Purpose Total Return Bond Fund September Commentary

Fund Highlights

  • Slightly down for the month, the bond Fund has aggressively been changing allocation between sectors to better reflect market momentum and provide effective wealth preservation.
  • With the Federal Reserve’s decision to leave benchmark rates unchanged, increasing risk aversion caused high yield bonds to slip further this year. The Fund allocated the lowest levels of high yield bonds since inception, 15%.
  • Canadian Government holdings rallied on safe haven flows and a continued dovish outlook for rates, leading to a positive contribution to the Fund, which increased allocation to Government holdings to 37%, the highest since inception.
  • This month the Fund maintained corporate investment grade bond holdings at 47% and increased government bond positions from 24% to 37% while high yield exposure remained low at approximately 15%.

Market Commentary

Global markets continued to experience volatility in September with major global equity indices ending lower on the month.

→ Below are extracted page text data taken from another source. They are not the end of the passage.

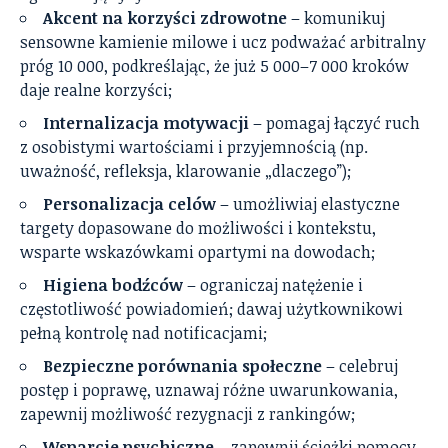
Akcent na korzyści zdrowotne
– komunikuj
sensowne kamienie milowe i ucz podważać arbitralny
próg 10 000, podkreślając, że już 5 000–7 000 kroków
daje realne korzyści;
Internalizacja motywacji
– pomagaj łączyć ruch
z osobistymi wartościami i przyjemnością (np.
uważność, refleksja, klarowanie „dlaczego”);
Personalizacja celów
– umożliwiaj elastyczne
targety dopasowane do możliwości i kontekstu,
wsparte wskazówkami opartymi na dowodach;
Higiena bodźców
– ograniczaj natężenie i
częstotliwość powiadomień; dawaj użytkownikowi
pełną kontrolę nad notificacjami;
Bezpieczne porównania społeczne
– celebruj
postęp i poprawę, uznawaj różne uwarunkowania,
zapewnij możliwość rezygnacji z rankingów;
Wsparcie psychiczne
– zapewnij ścieżki pomocy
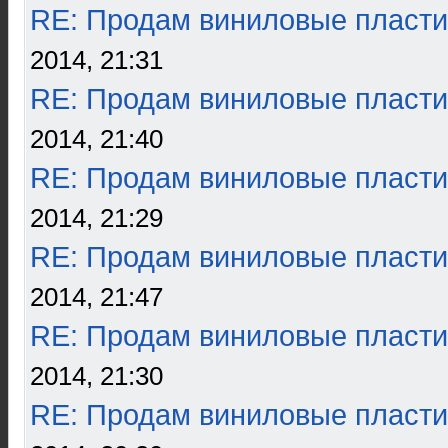
RE: Продам виниловые пласти
2014, 21:31
RE: Продам виниловые пласти
2014, 21:40
RE: Продам виниловые пласти
2014, 21:29
RE: Продам виниловые пласти
2014, 21:47
RE: Продам виниловые пласти
2014, 21:30
RE: Продам виниловые пласти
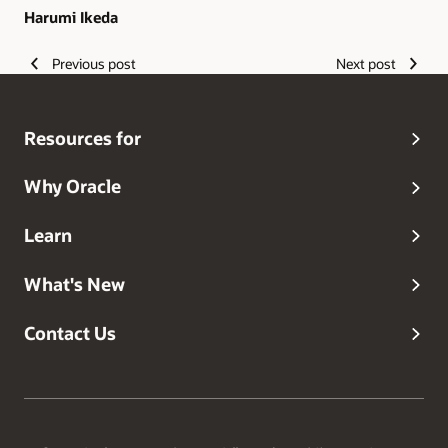
Harumi Ikeda
Previous post
Next post
Resources for
Why Oracle
Learn
What's New
Contact Us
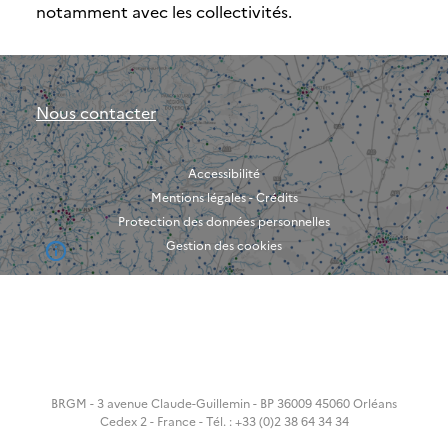
notamment avec les collectivités.
Nous contacter
Accessibilité
Mentions légales - Crédits
Protection des données personnelles
Gestion des cookies
BRGM - 3 avenue Claude-Guillemin - BP 36009 45060 Orléans
Cedex 2 - France - Tél. : +33 (0)2 38 64 34 34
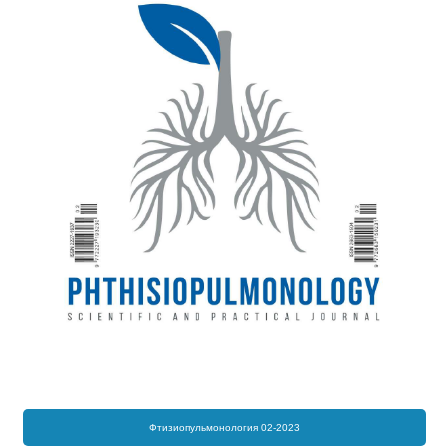
Фтизиопульмонология 02-2023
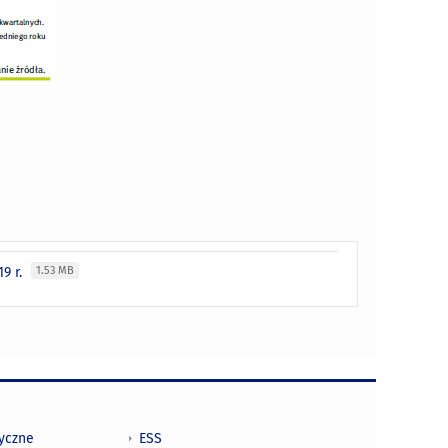
9 r.
1.53 MB
tyczne
ESS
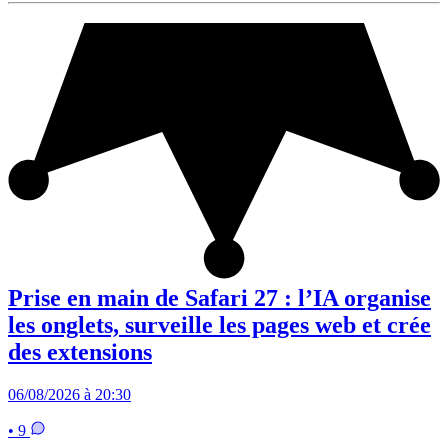
Prise en main de Safari 27 : l’IA organise
les onglets, surveille les pages web et crée
des extensions
06/08/2026 à 20:30
• 9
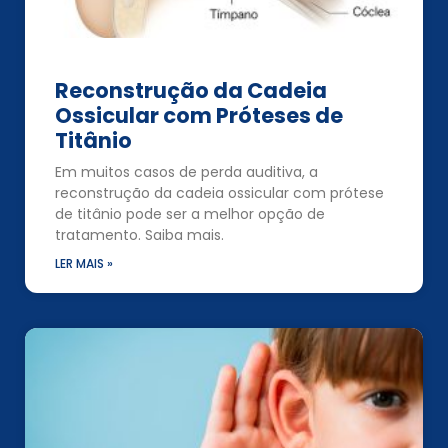
Reconstrução da Cadeia
Ossicular com Próteses de
Titânio
Em muitos casos de perda auditiva, a
reconstrução da cadeia ossicular com prótese
de titânio pode ser a melhor opção de
tratamento. Saiba mais.
LER MAIS »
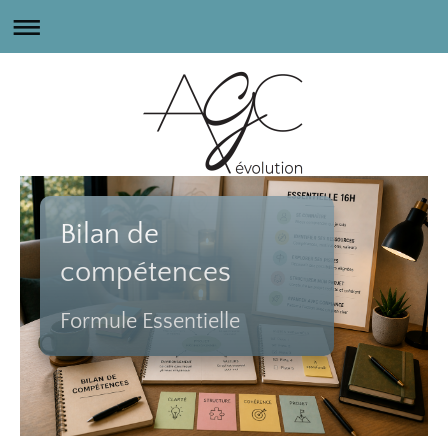
Bilan de
compétences
Formule Essentielle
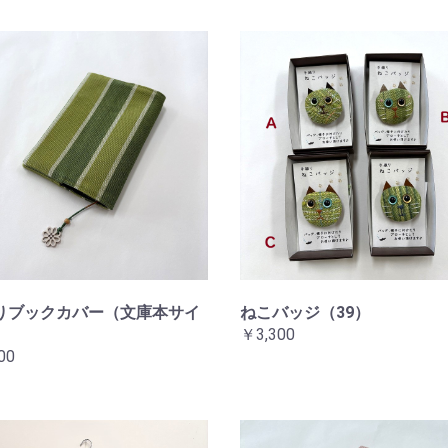
りブックカバー（文庫本サイ
ねこバッジ（39）
￥3,300
00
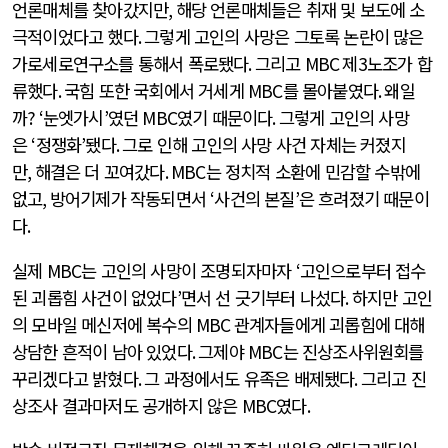
언론매체를 찾아갔지만
,
해당 언론매체들은 취재 및 보도에 소
극적이었다고 했다
.
그렇게 고인의 사망은 그토록 논란이 많은
가로세로연구소를 통해서 폭로됐다
.
그리고
MBC
제
3
노조가 합
류했다
.
국힘 또한 국회에서 거세게
MBC
를 몰아붙였다
.
왜일
까
? ‘
눈엣가시
’
였던
MBC
였기 때문이다
.
그렇게 고인의 사망
은
‘
정쟁화
’
됐다
.
그로 인해 고인의 사망 사건 자체는 커졌지
만
,
해결은 더 꼬여갔다
. MBC
는 정치적 소환에 민감할 수밖에
없고
,
방어기제가 작동되면서
‘
사건의 본질
’
은 흐려졌기 때문이
다
.
실제
MBC
는 고인의 사망이 조명되자마자
‘
고인으로부터 접수
된 괴롭힘 사건이 없었다
’
면서 선 긋기부터 나섰다
.
하지만 고인
의 모바일 메신저에 복수의
MBC
관계자들에게 괴롭힘에 대해
상담한 흔적이 남아 있었다
.
그제야
MBC
는 진상조사위원회를
꾸리겠다고 밝혔다
.
그 과정에서도 유족은 배제됐다
.
그리고 진
상조사 결과마저도 공개하지 않은
MBC
였다
.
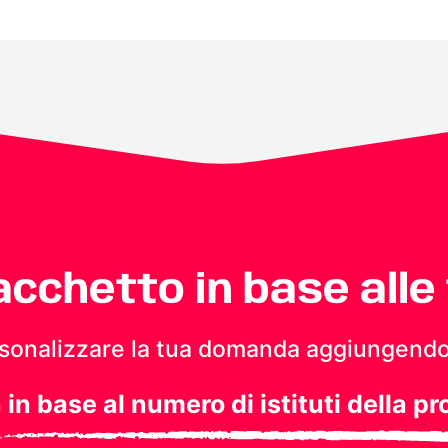
pacchetto in base alle
personalizzare la tua domanda aggiungendo
a in base al numero di istituti della pr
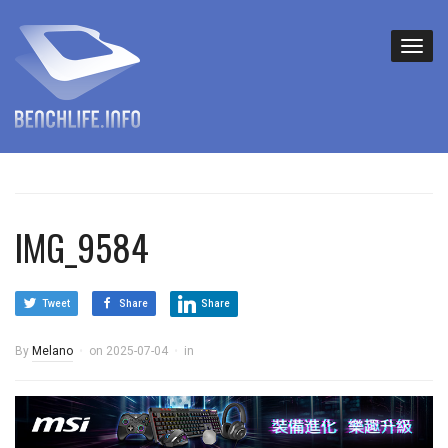
IMG_9584
Tweet
Share
Share
By
Melano
on
2025-07-04
in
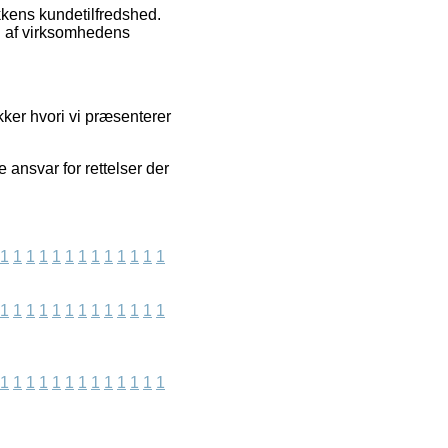
ikkens kundetilfredshed.
ng af virksomhedens
kker hvori vi præsenterer
e ansvar for rettelser der
1
1
1
1
1
1
1
1
1
1
1
1
1
1
1
1
1
1
1
1
1
1
1
1
1
1
1
1
1
1
1
1
1
1
1
1
1
1
1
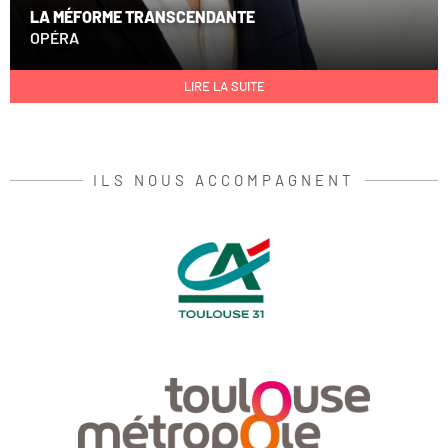
LA MÉFORME TRANSCENDANTE
OPÉRA
LIRE LA SUITE
ILS NOUS ACCOMPAGNENT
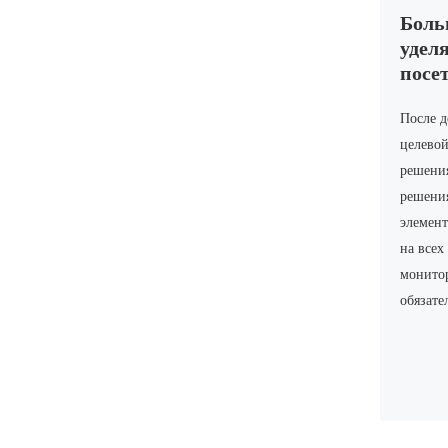
Боль
уделя
посе
После д
целевой
решени
решения
элемент
на всех
монитор
обязате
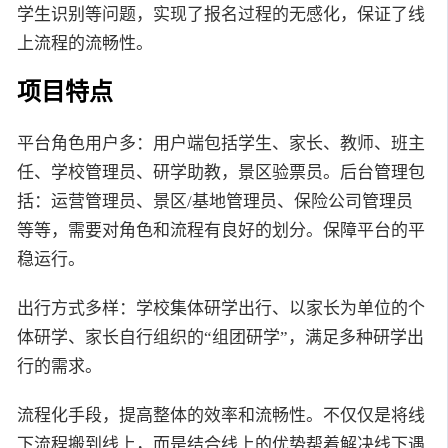
学生识别等问题，实现了报名过程的无感化，保证了线
上流程的流畅性。
项目特点
平台角色用户多：用户端包括学生、家长、教师、班主
任、学校管理员、研学助教，景区验票员。后台管理包
括：运营管理员、景区/基地管理员、保险公司管理员
等等，需要对角色和流程有良好的划分。保障平台的平
稳运行。
出行方式多样：学校集体研学出行、以家长为单位的个
体研学、家长自行组织的“组团研学”，满足多种研学出
行的需求。
流程化手段，提高整体的效率和流畅性。不仅仅是将线
下流程搬到线上，而是结合线上的优势帮着解决线下遇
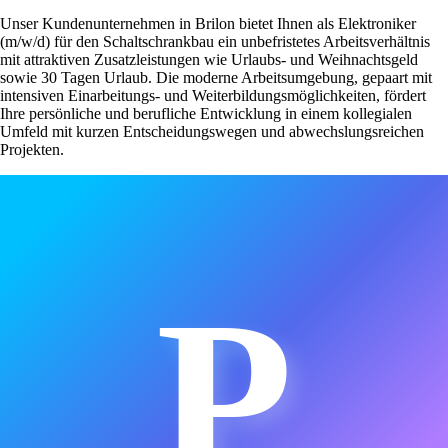
Unser Kundenunternehmen in Brilon bietet Ihnen als Elektroniker
(m/w/d) für den Schaltschrankbau ein unbefristetes Arbeitsverhältnis
mit attraktiven Zusatzleistungen wie Urlaubs- und Weihnachtsgeld
sowie 30 Tagen Urlaub. Die moderne Arbeitsumgebung, gepaart mit
intensiven Einarbeitungs- und Weiterbildungsmöglichkeiten, fördert
Ihre persönliche und berufliche Entwicklung in einem kollegialen
Umfeld mit kurzen Entscheidungswegen und abwechslungsreichen
Projekten.
P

China remained in sharp focus as declining manufacturing and worsening economic data stoked further deflationary fears. Over the past year, the Fed has prepared the market for an imminent interest rate hike, however they stood still on rates this month citing global economic and financial developments that put further downward pressure on inflation in the near term. With much uncertainty surrounding the outlook for global growth, risk was pared back notably across cyclical sectors. Commodity prices fell led by energy and metals. In currencies, commodity currencies were broadly sold with the loonie making new lows on the year.